Saturday, March 24, 2012

Blix: US, Israel source most of IAEA allegations


A former chief of the International Atomic Energy Agency has challenged a report delivered by the IAEA in November on Iran’s nuclear activities, pinpointing that the agency receives unverified intelligence, mostly from the US and Israel.

In an exclusive interview with Qatar-based news network, Al Jazeera, on Saturday, Hans Blix stated that the IAEA received information from a variety of sources, mostly from the United States and Israel.

“My view is that they must assess it very carefully and critically because otherwise they can be pulled by their noose,” he asserted.

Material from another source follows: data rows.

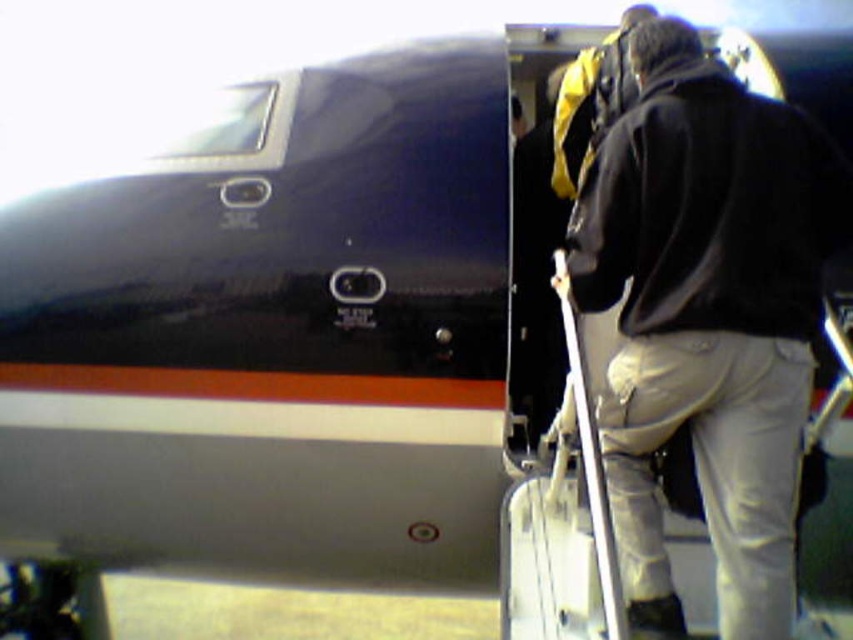 Question: Which point is closer to the camera taking this photo?

Choices:
 (A) (550, 557)
 (B) (764, 513)

Answer: (B)

Question: Can you confirm if black leather jacket at center is thinner than white matte suitcase at center?

Choices:
 (A) yes
 (B) no

Answer: (B)

Question: Which point is closer to the camera?

Choices:
 (A) black leather jacket at center
 (B) white matte suitcase at center

Answer: (B)

Question: From the image, what is the correct spatial relationship of black leather jacket at center in relation to white matte suitcase at center?

Choices:
 (A) left
 (B) right

Answer: (B)

Question: Does black leather jacket at center appear under white matte suitcase at center?

Choices:
 (A) yes
 (B) no

Answer: (B)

“I remember from inspections in 2002 and 2003 that there was a famous document that allegedly to be a contract between Iraq and Niger for the import of yellow cake of uranium oxide quoted by [former US] President [George W.] Bush in his State of the Union message. The IAEA had it for one day and concluded that it was a forgery. [Former IAEA head, Mohamed] ElBaradei then announced it was not authentic. That shows how careful you have to be,” Blix stated.

The UN nuclear agency’s current Director General Yukiya Amano issued a report on November 8, accusing Iran of pursuing military objectives in its nuclear energy program.

Iran dismissed the report as “unbalanced, unprofessional, and prepared with political motivation and under political pressure mostly by the United States.”

Tehran argues that, as a signatory to the nuclear Non-Proliferation Treaty and a member of the IAEA, it has the right to develop and acquire nuclear technology for peaceful purposes.

The IAEA has conducted numerous inspections of Iran's nuclear facilities, but has never found any evidence of diversion in the country's nuclear activities.

Blix likewise noted that Iran had been very cooperative as to allowing the IAEA experts to visit the Parchin military base, situated some 28 kilometers (18 miles) southeast of the capital Tehran.

He highlighted that it was typical for any country to be rather reluctant and not let international inspectors go anywhere in such venues. Nevertheless, Iranians have been more open than most other countries, he said.

Israel, always vociferous in its accusations against Iran’s nuclear energy program, is itself widely known to possess between 200 and 400 nuclear warheads. Tel Aviv, however, refuses to allow its nuclear facilities to come under international regulatory inspections and rejects all the regulatory international nuclear agreements.

Blix also called on the Western states to support Iran’s bid to join the World Trade Organization (WTO) and assist the Islamic Republic’s civilian nuclear program.

Furthermore, the former IAEA chief condemned the assassination of Iranian nuclear scientists, stressing that such actions could not deter Tehran's nuclear energy program.